Another several hundred, including many police officers and soldiers, have been killed in terrorist attacks the government appears powerless to stop. ‘‘These numbers exceed those seen even in Egypt’s darkest periods since the 1952 military-led revolution that would bring Gamal Abdel Nasser to power,’’ they write. ‘‘They reflect a use of violence that is unprecedented in Egypt’s modern political history.’’
Just as it is difficult to know the true number of those arrested and jailed during the past few months in Egypt, it is also impossible to tell how many people are on death row at any one time or how many have been executed, says criminal justice researcher at the Egyptian Initiative for Personal Rights, Karim Ennarah.
‘‘The death penalty in Egypt has never really been used extensively against oppositions or Islamist oppositions, which is why this sentence, in this context, is outrageous,’’ Ennarah said.
Most experts agreed the Minya death sentences were likely to be overturned or reduced, yet all pointed to the degree to which Egypt’s once respected judiciary had stepped outside the accepted boundaries of the legal system in its pursuit of the Brotherhood.
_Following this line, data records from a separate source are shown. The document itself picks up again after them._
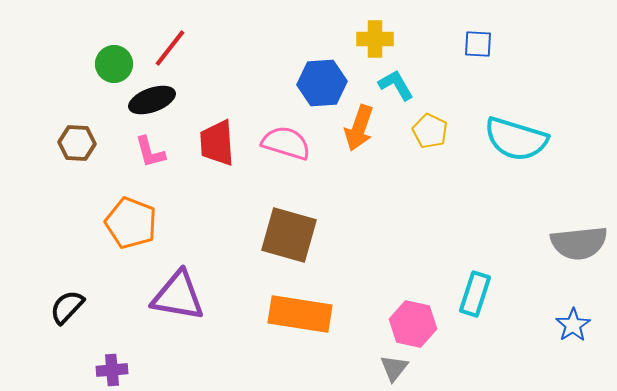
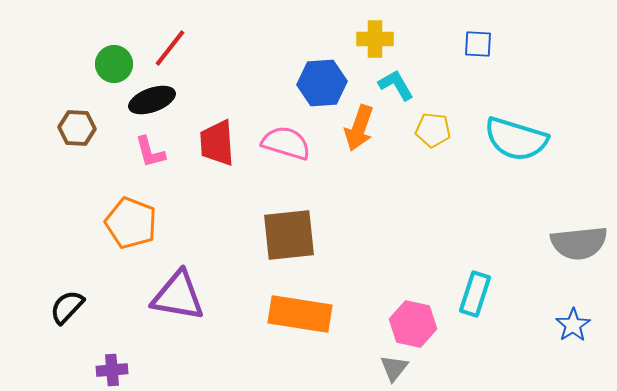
yellow pentagon: moved 3 px right, 1 px up; rotated 20 degrees counterclockwise
brown hexagon: moved 15 px up
brown square: rotated 22 degrees counterclockwise
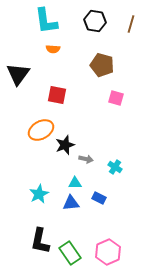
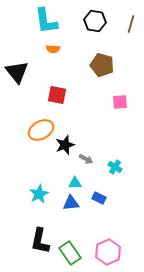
black triangle: moved 1 px left, 2 px up; rotated 15 degrees counterclockwise
pink square: moved 4 px right, 4 px down; rotated 21 degrees counterclockwise
gray arrow: rotated 16 degrees clockwise
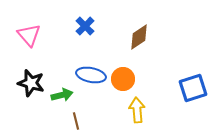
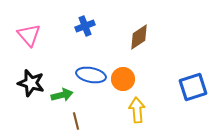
blue cross: rotated 24 degrees clockwise
blue square: moved 1 px up
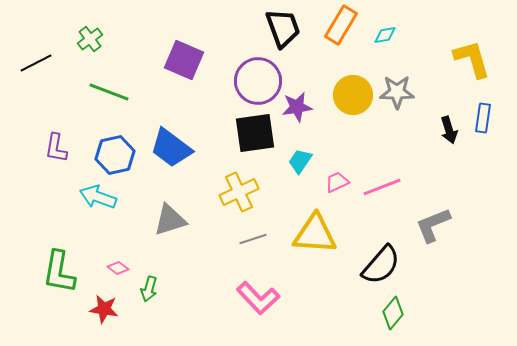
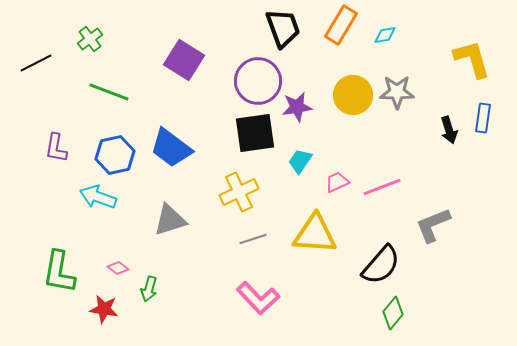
purple square: rotated 9 degrees clockwise
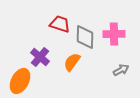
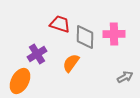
purple cross: moved 3 px left, 3 px up; rotated 18 degrees clockwise
orange semicircle: moved 1 px left, 1 px down
gray arrow: moved 4 px right, 7 px down
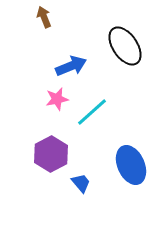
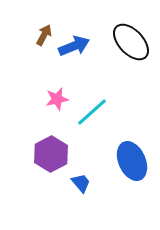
brown arrow: moved 18 px down; rotated 50 degrees clockwise
black ellipse: moved 6 px right, 4 px up; rotated 9 degrees counterclockwise
blue arrow: moved 3 px right, 20 px up
blue ellipse: moved 1 px right, 4 px up
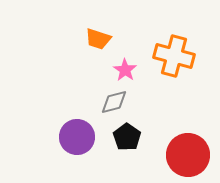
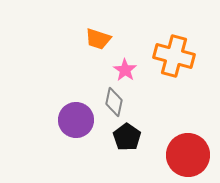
gray diamond: rotated 64 degrees counterclockwise
purple circle: moved 1 px left, 17 px up
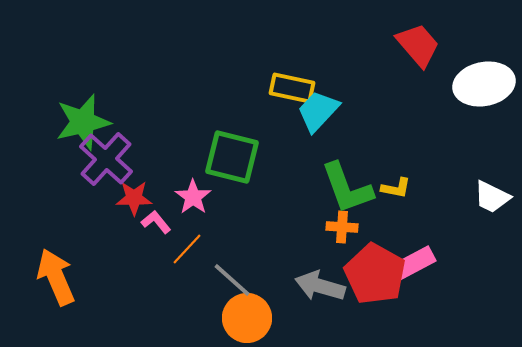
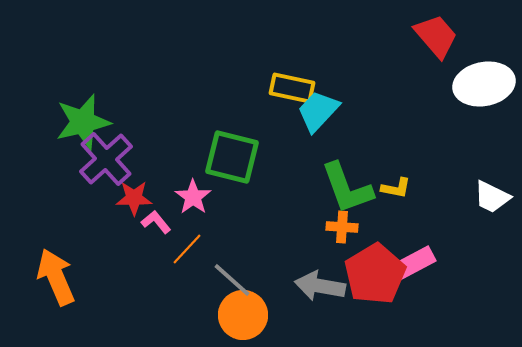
red trapezoid: moved 18 px right, 9 px up
purple cross: rotated 6 degrees clockwise
red pentagon: rotated 12 degrees clockwise
gray arrow: rotated 6 degrees counterclockwise
orange circle: moved 4 px left, 3 px up
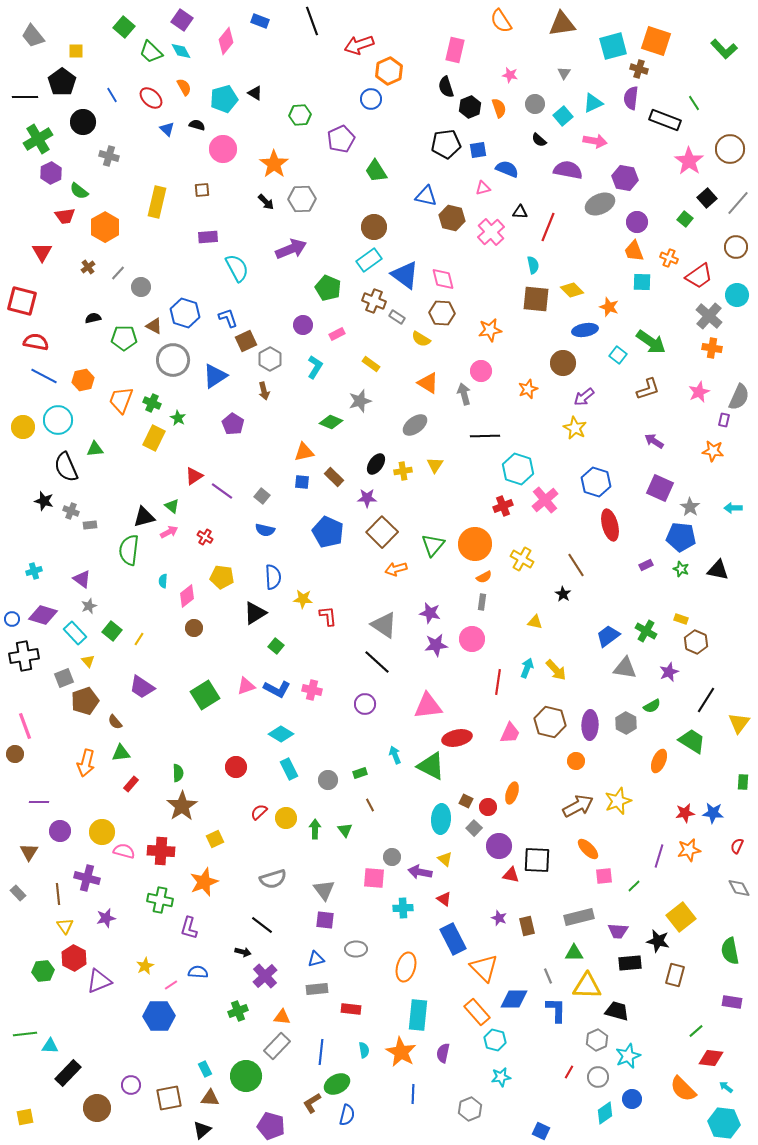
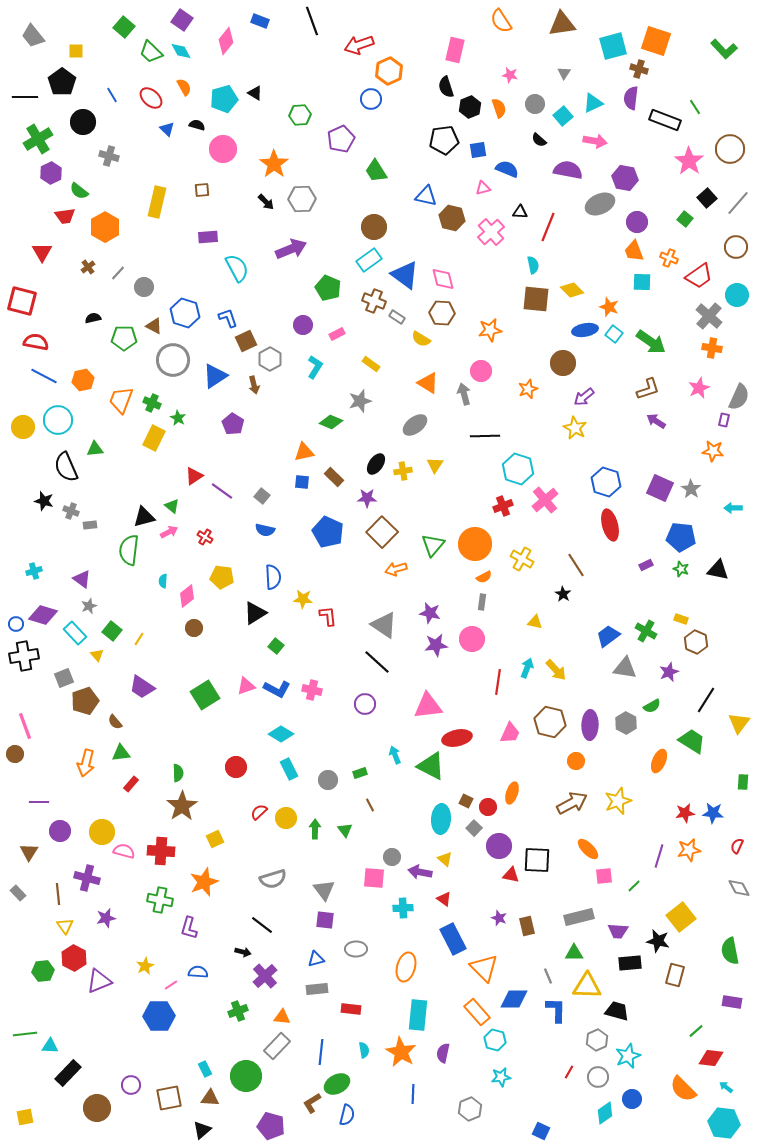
green line at (694, 103): moved 1 px right, 4 px down
black pentagon at (446, 144): moved 2 px left, 4 px up
gray circle at (141, 287): moved 3 px right
cyan square at (618, 355): moved 4 px left, 21 px up
brown arrow at (264, 391): moved 10 px left, 6 px up
pink star at (699, 392): moved 4 px up
purple arrow at (654, 441): moved 2 px right, 20 px up
blue hexagon at (596, 482): moved 10 px right
gray star at (690, 507): moved 1 px right, 18 px up
blue circle at (12, 619): moved 4 px right, 5 px down
yellow triangle at (88, 661): moved 9 px right, 6 px up
brown arrow at (578, 806): moved 6 px left, 3 px up
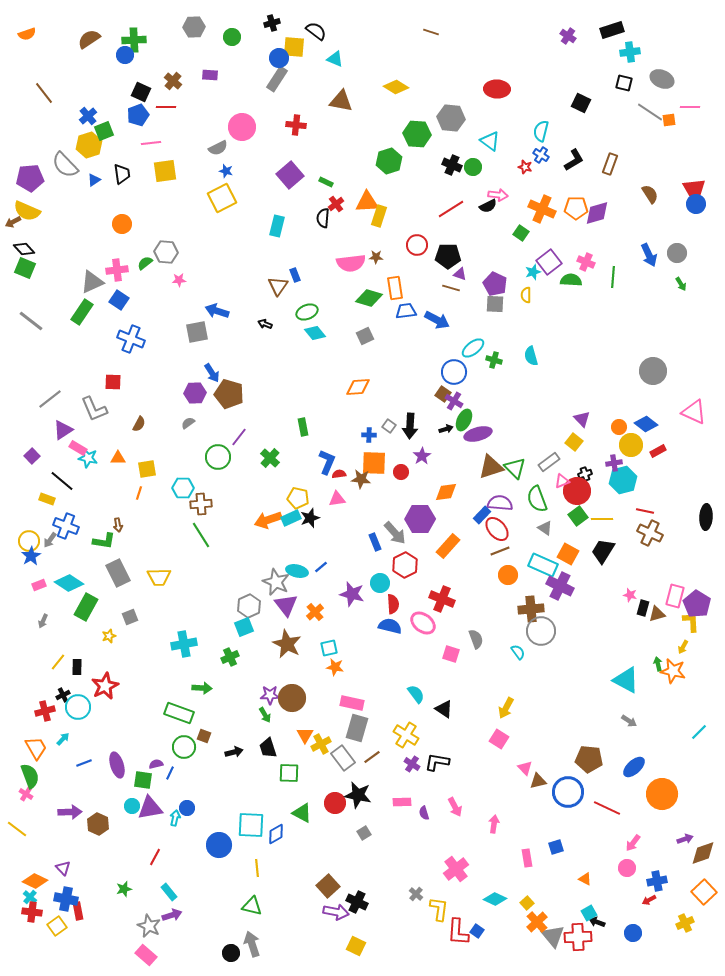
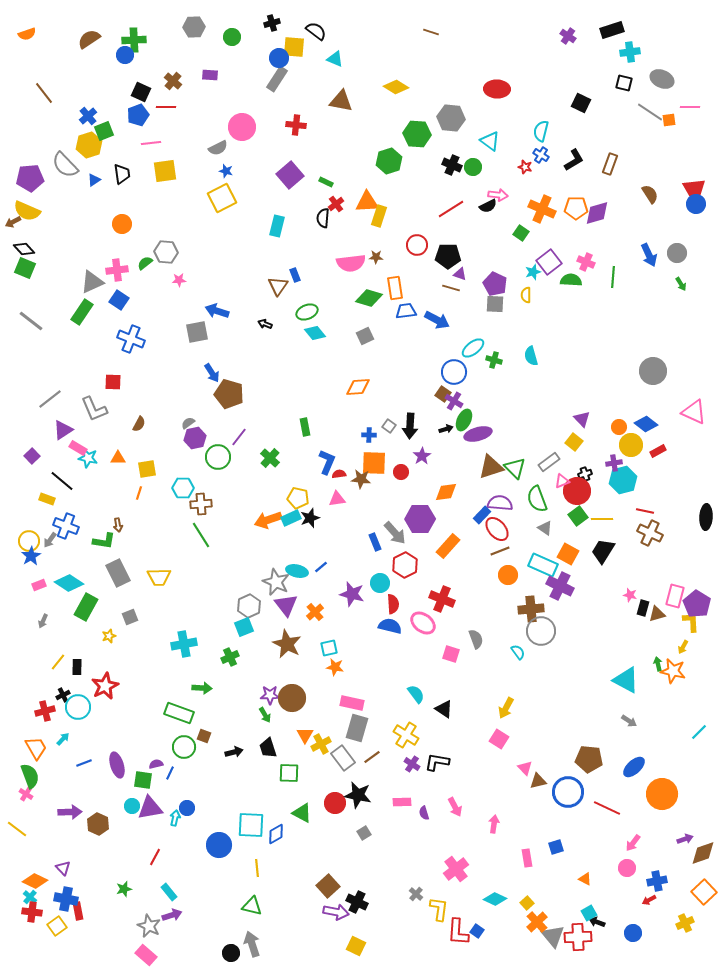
purple hexagon at (195, 393): moved 45 px down; rotated 10 degrees counterclockwise
green rectangle at (303, 427): moved 2 px right
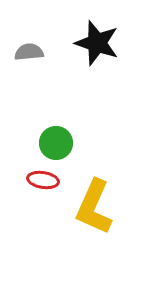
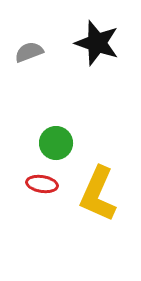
gray semicircle: rotated 16 degrees counterclockwise
red ellipse: moved 1 px left, 4 px down
yellow L-shape: moved 4 px right, 13 px up
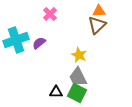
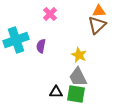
purple semicircle: moved 2 px right, 3 px down; rotated 40 degrees counterclockwise
green square: moved 1 px left, 1 px down; rotated 18 degrees counterclockwise
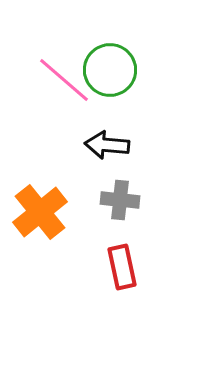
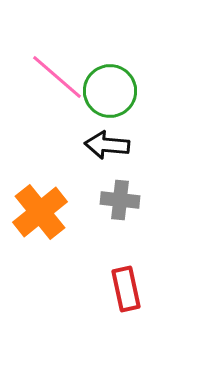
green circle: moved 21 px down
pink line: moved 7 px left, 3 px up
red rectangle: moved 4 px right, 22 px down
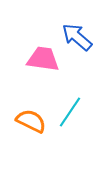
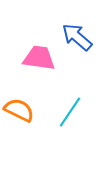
pink trapezoid: moved 4 px left, 1 px up
orange semicircle: moved 12 px left, 11 px up
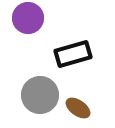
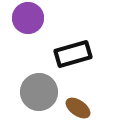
gray circle: moved 1 px left, 3 px up
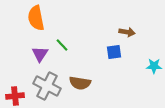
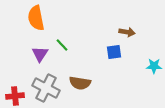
gray cross: moved 1 px left, 2 px down
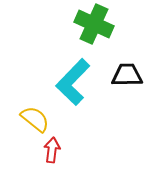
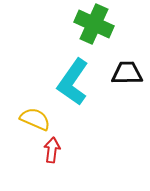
black trapezoid: moved 2 px up
cyan L-shape: rotated 9 degrees counterclockwise
yellow semicircle: rotated 16 degrees counterclockwise
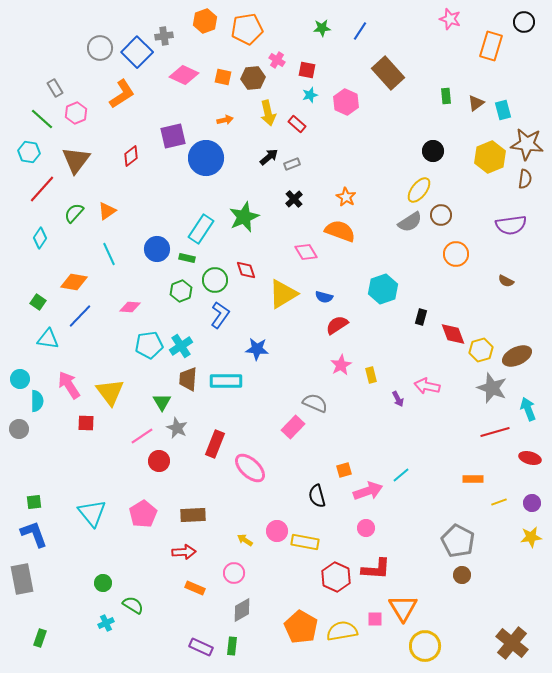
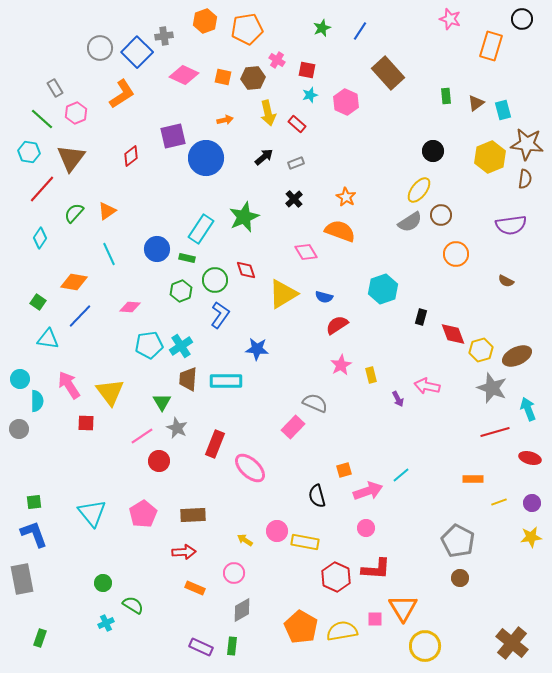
black circle at (524, 22): moved 2 px left, 3 px up
green star at (322, 28): rotated 18 degrees counterclockwise
black arrow at (269, 157): moved 5 px left
brown triangle at (76, 160): moved 5 px left, 2 px up
gray rectangle at (292, 164): moved 4 px right, 1 px up
brown circle at (462, 575): moved 2 px left, 3 px down
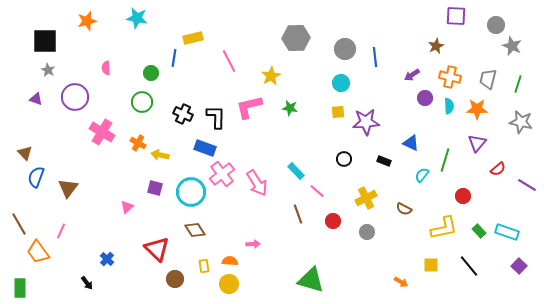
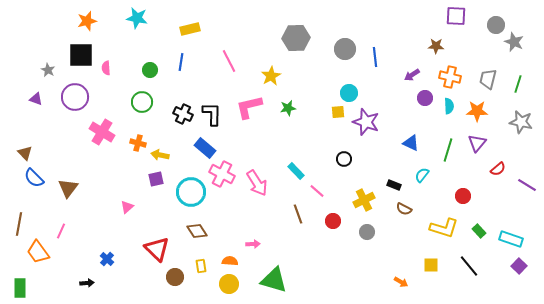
yellow rectangle at (193, 38): moved 3 px left, 9 px up
black square at (45, 41): moved 36 px right, 14 px down
brown star at (436, 46): rotated 28 degrees clockwise
gray star at (512, 46): moved 2 px right, 4 px up
blue line at (174, 58): moved 7 px right, 4 px down
green circle at (151, 73): moved 1 px left, 3 px up
cyan circle at (341, 83): moved 8 px right, 10 px down
green star at (290, 108): moved 2 px left; rotated 21 degrees counterclockwise
orange star at (477, 109): moved 2 px down
black L-shape at (216, 117): moved 4 px left, 3 px up
purple star at (366, 122): rotated 24 degrees clockwise
orange cross at (138, 143): rotated 14 degrees counterclockwise
blue rectangle at (205, 148): rotated 20 degrees clockwise
green line at (445, 160): moved 3 px right, 10 px up
black rectangle at (384, 161): moved 10 px right, 24 px down
pink cross at (222, 174): rotated 25 degrees counterclockwise
blue semicircle at (36, 177): moved 2 px left, 1 px down; rotated 65 degrees counterclockwise
purple square at (155, 188): moved 1 px right, 9 px up; rotated 28 degrees counterclockwise
yellow cross at (366, 198): moved 2 px left, 2 px down
brown line at (19, 224): rotated 40 degrees clockwise
yellow L-shape at (444, 228): rotated 28 degrees clockwise
brown diamond at (195, 230): moved 2 px right, 1 px down
cyan rectangle at (507, 232): moved 4 px right, 7 px down
yellow rectangle at (204, 266): moved 3 px left
brown circle at (175, 279): moved 2 px up
green triangle at (311, 280): moved 37 px left
black arrow at (87, 283): rotated 56 degrees counterclockwise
By Wednesday night, cutting through Egypt’s deep and growing divisions, pushing aside the years-long economic crisis, military leader Abdel Fattah al-Sisi, 59, offered himself up as Egypt’s saviour.
The man who led the military takeover of Egypt’s elected government sought to complete the circle, announcing he had resigned as the chief of defence and was running for president.
With almost the entire Brotherhood leadership in jail and Mursi himself facing charges that could lead to the death penalty, there is little standing in Sisi’s way as he powers towards the top job.
But after nine months of upheaval of a seemingly never-ending revolution, it will take more than the iron fist of the military to mend Egypt’s deepening fault lines.
For Ahmed Eid Ahmed Telb, the lawyer now facing a death sentence, and the 16,000 others trapped in prison, there is little comfort on the horizon – just overcrowded jail cells, a failing judicial system and a government hell-bent on revenge.